SON
en jeu: polymodalité-modes complémentaires / subsets tonals disjoints / emprunts / chiffrages hybrides / permutations
SON emprunte ‘texto’ deux séries de 17 accords utilisés par OM dans le cinquième des ‘20 REGARDS SUR L’ENFANT-JÉSUS’ (‘REGARD DU FILS SUR LE FILS’ )
c’est une des premières pièces de MESSIAEN que j’ai entendue, elle a déclenché une émotion très forte, elle condense tout ce que j’aime dans sa musique
-le rapport distancié entre mélodie et harmonie : une mélodie souveraine ( ici un chant d’oiseau ) posée sur un harmonie complexe mais tranquille et imperturbable
-les rapports rythmiques : le foisonnement complexe du canon par ajout du point sur un tempo lent
-la simultanéité modale-tonale : les ambiguîtés et les micro climats mouvants
-la perméabilité de la tonalité : le F# majeur lumineux (le ‘THÈME DE DIEU’ ) orné d’un double relief en guirlandes modales
-la polymodalité sereine : la lisibilité des registres et l’indépendance des flux
-l’étirement du temps : l’immuabilité et la grâce d’un lent fleuve tranquille
-la lévitation : une suspension, un rêve éveillé
3 déroulement harmoniques simultanés traversent le morceau, comme des succession de cellules / je propose ici pour les séries modales ( portée supérieure et portée médiane ) une lecture subjective chiffrée qui décrit les contours tonals explicites
1 ) portée supérieure : une série de 17 triades ( subsets de DM6 )
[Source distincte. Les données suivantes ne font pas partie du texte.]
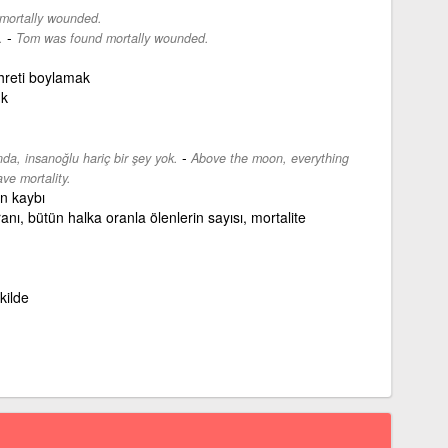
mortally wounded.
-
.
Tom was found mortally wounded.
hreti boylamak
ük
-
nda, insanoğlu hariç bir şey yok.
Above the moon, everything
ave mortality.
n kaybı
nı, bütün halka oranla ölenlerin sayısı, mortalite
kilde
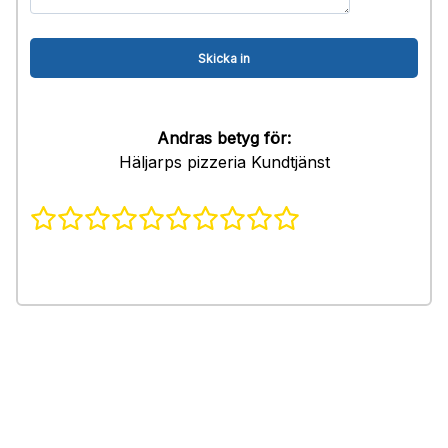
Andras betyg för:
Häljarps pizzeria Kundtjänst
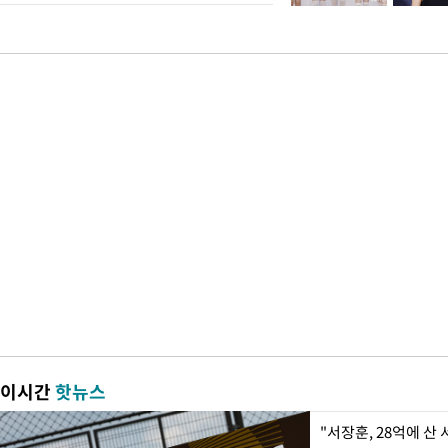
이시간
핫뉴스
"서장훈, 28억에 산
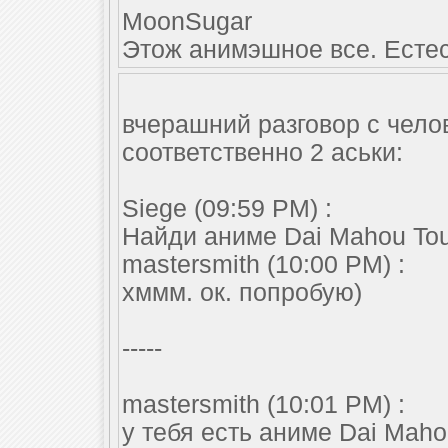
MoonSugar
Этож анимэшное все. Естес
вчерашний разговор с челов
соответственно 2 аськи:
Siege (09:59 PM) :
Найди аниме Dai Mahou Tou
mastersmith (10:00 PM) :
хммм. ок. попробую)
-----
mastersmith (10:01 PM) :
у тебя есть аниме Dai Mah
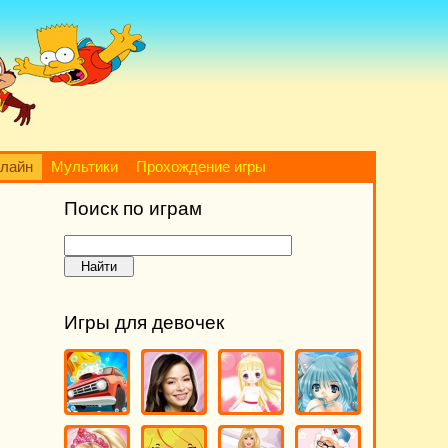
нлайн
Мультики
Прохождение игры
Поиск по играм
Игры для девочек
une première cellule : triade de F# encadrée par deux couleurs apparentées triton (C2)
une deuxième cellule ascendante lui répond :
répétitions des 2 cellules, mais la deuxième en version augmentée :
et une “résolution”: C#m et deux accords hybrides en quartes, en relation de triton
2 ) portée du milieu : une série de 17 accords à 4 sons ( subsets de EbM4 )
première cellule : 2 voicings d’un même subset ( 2 quartes tritons )
deuxième cellule : 2 couleurs ‘augmentées’ en relation de triton
troisème cellule : B13(no5) et Eadd#4
répétition des 3 cellules ( même principe que la portée supérieure )
quatrième cellule : 5 accords, qui donnent l’illusion d’ une cadence : (Dm6 / première cellule / Bmajb5 / accord hybride en quartes)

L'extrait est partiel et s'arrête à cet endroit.